§ What to work on: What is needed is an exact copy of the lines in the listing below, from the one with "private residences in" up to and including the one with "secret address book, provides", with no other lines.
Segment Open
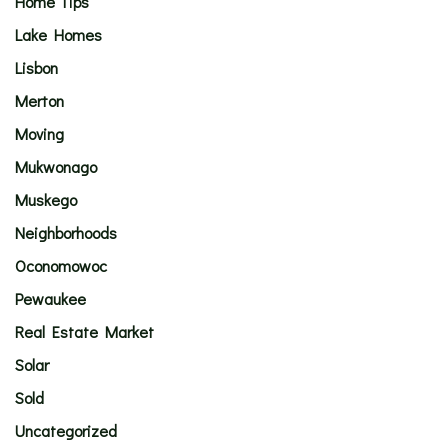
Home Tips
Lake Homes
Lisbon
Merton
Moving
Mukwonago
Muskego
Neighborhoods
Oconomowoc
Pewaukee
Real Estate Market
Solar
Sold
Uncategorized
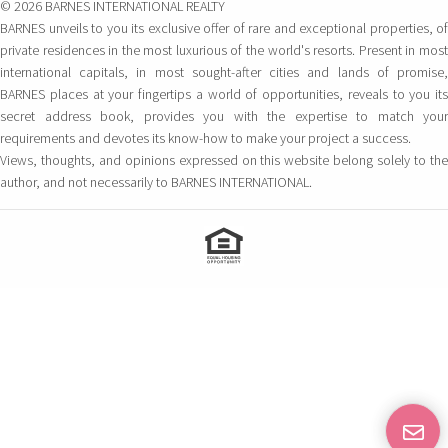
© 2026 BARNES INTERNATIONAL REALTY
BARNES unveils to you its exclusive offer of rare and exceptional properties, of
private residences in the most luxurious of the world's resorts. Present in most
international capitals, in most sought-after cities and lands of promise,
BARNES places at your fingertips a world of opportunities, reveals to you its
secret address book, provides you with the expertise to match your
requirements and devotes its know-how to make your project a success.
Views, thoughts, and opinions expressed on this website belong solely to the
author, and not necessarily to BARNES INTERNATIONAL.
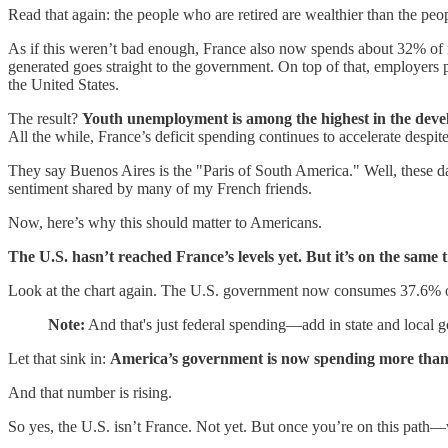
Read that again: the people who are retired are wealthier than the pe
As if this weren’t bad enough, France also now spends about 32% of 
generated goes straight to the government. On top of that, employers 
the United States.
The result?
Youth unemployment is among the highest in the dev
All the while, France’s deficit spending continues to accelerate despite
They say Buenos Aires is the "Paris of South America." Well, these 
sentiment shared by many of my French friends.
Now, here’s why this should matter to Americans.
The U.S. hasn’t reached France’s levels yet. But it’s on the same t
Look at the chart again. The U.S. government now consumes 37.6% o
Note:
And that's just federal spending—add in state and local 
Let that sink in:
America’s government is now spending more than
And that number is rising.
So yes, the U.S. isn’t France. Not yet. But once you’re on this pat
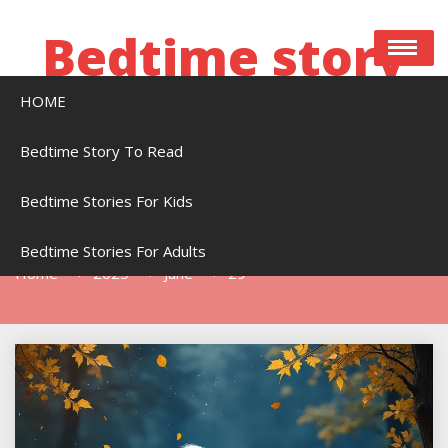
Skip
to
Bedtime story
content
HOME
Bedtime stories to read online free
Bedtime Story To Read
Bedtime Stories For Kids
Day:
June 29, 2025
Bedtime Stories For Adults
Home
2025
June
29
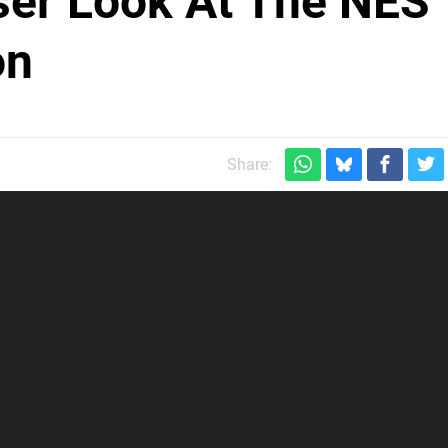
ser Look At The NES
on
Share:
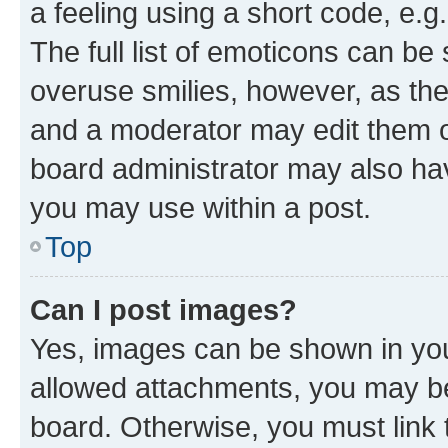
a feeling using a short code, e.g
The full list of emoticons can be 
overuse smilies, however, as th
and a moderator may edit them o
board administrator may also hav
you may use within a post.
Top
Can I post images?
Yes, images can be shown in your
allowed attachments, you may be
board. Otherwise, you must link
Segment Closed
§ Exercise solution:
private residences in the most luxurious of the world's resorts. Present in most
international capitals, in most sought-after cities and lands of promise,
BARNES places at your fingertips a world of opportunities, reveals to you its
secret address book, provides you with the expertise to match your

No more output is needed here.